Constructing CodeUltraFeedback

The creation of CodeUltraFeedback involves a multistep process, starting with the definition of coding preferences and corresponding principles. The dataset includes responses from 14 diverse LLMs to complex instructions across the defined preferences, annotated using an LLM-as-a-Judge approach with GPT-3.5. This approach ensures both numerical ratings and textual feedback, providing a rich basis for understanding and improving LLM alignment with coding preferences. The methodology for dataset construction emphasizes the importance of diversity in LLM responses and the nuanced assessment of their alignment with coding preferences, setting the stage for comprehensive preference tuning.

The Role of CODAL-Bench

CODAL-Bench is introduced as a means to thoroughly evaluate the alignment of LLMs with the defined coding preferences. Through a meticulous single-answer grading scheme, CODAL-Bench leverages advanced LLMs such as GPT-3.5-Turbo or GPT-4-Turbo as judges, offering a nuanced approach to benchmarking. This strategy moves beyond the limitations of automated metrics and external tools commonly used in other benchmarks, enabling a more refined evaluation of LLM-generated code from a human-centric perspective.

Empirical Insights from Initial Experiments

Our exploration into CodeUltraFeedback's annotations underscores the robust judging capabilities of GPT-3.5-Turbo, which consistently recognized the superior quality of responses from LLMs like GPT-4-Turbo. These findings not only validate the efficacy of CodeUltraFeedback for preference tuning but also suggest an inherent lack of alignment in a majority of tested LLMs, including some of the more sophisticated models.

Advancing LLM Alignment with Coding Preferences

Further experiments demonstrate that tuning a smaller LLM, CodeLlama-7B-Instruct, using CodeUltraFeedback with Supervised Fine-Tuning (SFT) and Direct Preference Optimization (DPO), significantly enhances alignment with coding preferences. This improvement is evident across all preferences on CODAL-Bench, outstripping larger LLMs and underscoring the potential of our approach in refining model alignment.
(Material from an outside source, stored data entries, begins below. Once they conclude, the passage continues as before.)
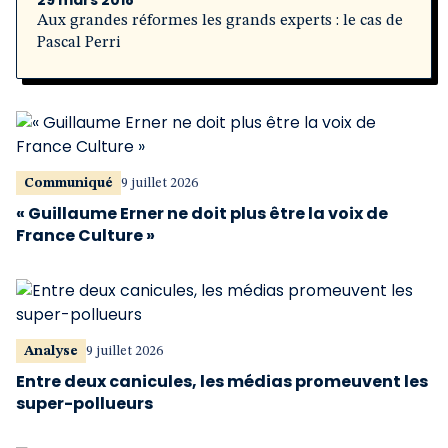
29 mars 2018
Aux grandes réformes les grands experts : le cas de
Pascal Perri
Communiqué
9 juillet 2026
« Guillaume Erner ne doit plus être la voix de
France Culture »
Analyse
9 juillet 2026
Entre deux canicules, les médias promeuvent les
super-pollueurs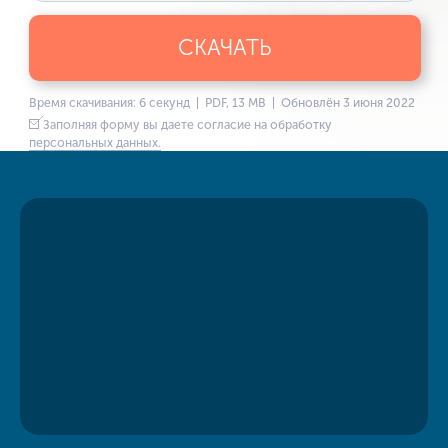
СКАЧАТЬ
Время скачивания: 6 секунд | PDF, 13 MB | Обновлён 3 июня 2022
Заполняя форму вы даете согласие на обработку
персональных данных.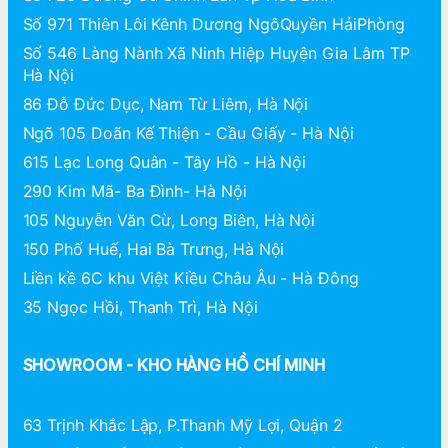
Số 971 Thiên Lôi Kênh Dương NgôQuyền HảiPhòng
Số 546 Làng Nành Xã Ninh Hiệp Huyện Gia Lâm TP
Hà Nội
86 Đỗ Đức Dục, Nam Từ Liêm, Hà Nội
Ngõ 105 Doãn Kế Thiện - Cầu Giấy - Hà Nội
615 Lạc Long Quân - Tây Hồ - Hà Nội
290 Kim Mã- Ba Đình- Hà Nội
105 Nguyễn Văn Cừ, Long Biên, Hà Nội
150 Phố Huế, Hai Bà Trưng, Hà Nội
Liền kề 6C khu Việt Kiều Châu Âu - Hà Đông
35 Ngọc Hồi, Thanh Trì, Hà Nội
SHOWROOM - KHO HÀNG HỒ CHÍ MINH
63 Trịnh Khắc Lập, P.Thanh Mỹ Lợi, Quận 2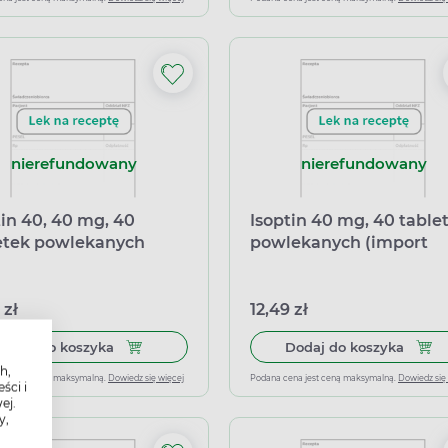
nierefundowany
nierefundowany
tin 40, 40 mg, 40
Isoptin 40 mg, 40 table
etek powlekanych
powlekanych (import
ort równoległy
równoległy Delfarma)
zin)
 zł
12,49 zł
Dodaj do koszyka Isoptin 40, 40 mg, 40 tablete
Dodaj
Dodaj do koszyka
Dodaj do koszyka
h,
ena jest ceną maksymalną.
Dowiedz się więcej
Podana cena jest ceną maksymalną.
Dowiedz się
ści i
ej.
y,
Moreover, this alignment process also results in better functional correctness, as measured on benchmarks such as HumanEval+, showcasing the dual benefits of our tuning methodology.

Conclusion and Outlook

By introducing CodeUltraFeedback and CODAL-Bench, our work takes a significant step toward addressing the challenges of aligning LLMs with coding preferences. The insights garnered from our empirical analyses affirm the utility of these resources in enhancing the capabilities of LLMs to meet developer expectations. As we look to the future, we envision expanded research into LLM tuning and evaluation methodologies, leveraging the foundational contributions of our work to foster further advancements in code intelligence.
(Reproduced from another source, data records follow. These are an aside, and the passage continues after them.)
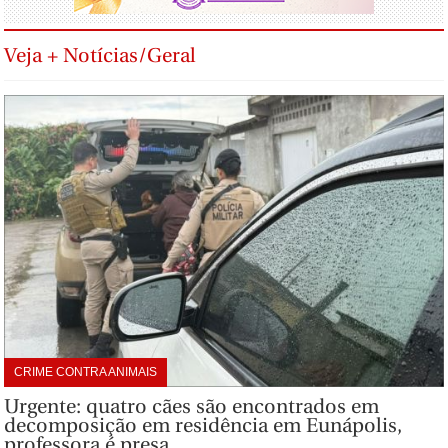
Veja + Notícias/Geral
CRIME CONTRA ANIMAIS
Urgente: quatro cães são encontrados em
decomposição em residência em Eunápolis,
professora é presa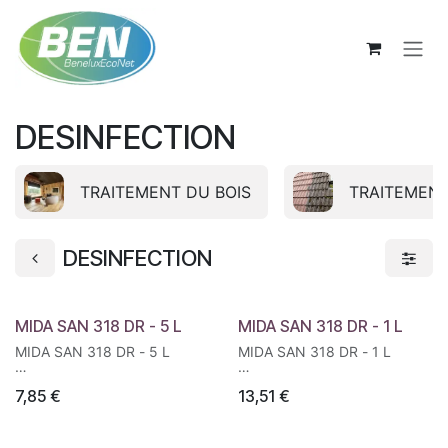
Se rendre au contenu
DESINFECTION
TRAITEMENT DU BOIS
TRAITEMENT
DESINFECTION
MIDA SAN 318 DR - 5 L
MIDA SAN 318 DR - 1 L
MIDA SAN 318 DR - 5 L
MIDA SAN 318 DR - 1 L
Mida San 318 DR n’est qu’un
4
7,85
€
13,51
€
produit de notre gamme de
Mida San 318 DR n’est qu’un
désinfectants élaborée.
produit de notre gamme de
Veuillez contacter votre
désinfectants élaborée.
représentant pour plus
Veuillez contacter votre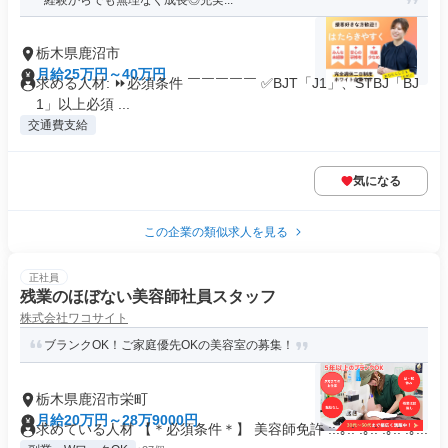
経験からでも無理なく成長◎充実...
栃木県鹿沼市
月給25万円～40万円
求める人材: ⏩必須条件 ￣￣￣￣￣ ✅BJT「J1」、STBJ「BJ
1」以上必須 ...
交通費支給
気になる
この企業の類似求人を見る
正社員
残業のほぼない美容師社員スタッフ
株式会社ワコサイト
ブランクOK！ご家庭優先OKの美容室の募集！
栃木県鹿沼市栄町
月給20万円～28万9000円
求めている人材 【＊必須条件＊】 美容師免許 ::.｡.: .｡.: .｡.: .｡...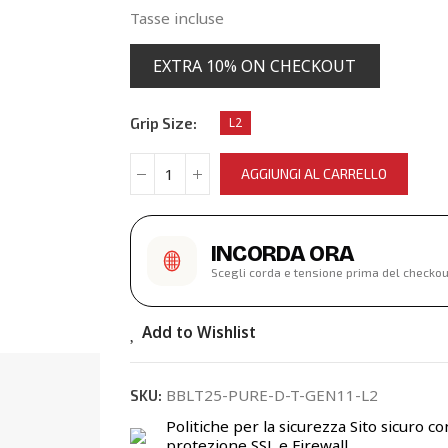
Tasse incluse
EXTRA 10% ON CHECKOUT
Grip Size
L2
AGGIUNGI AL CARRELLO
INCORDA ORA
Scegli corda e tensione prima del checkou
Add to Wishlist
BBLT25-PURE-D-T-GEN11-L2
SKU:
Politiche per la sicurezza
Sito sicuro co
protezione SSL e Firewall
Our materials, including models, datasets, benchmarks, and prompt templates, are openly available for researchers and practitioners interested in exploring and advancing the alignment of LLMs with coding preferences. We anticipate that the continued development and refinement of such resources will pave the way for more intuitive, efficient, and functionally robust code generation capabilities in LLMs.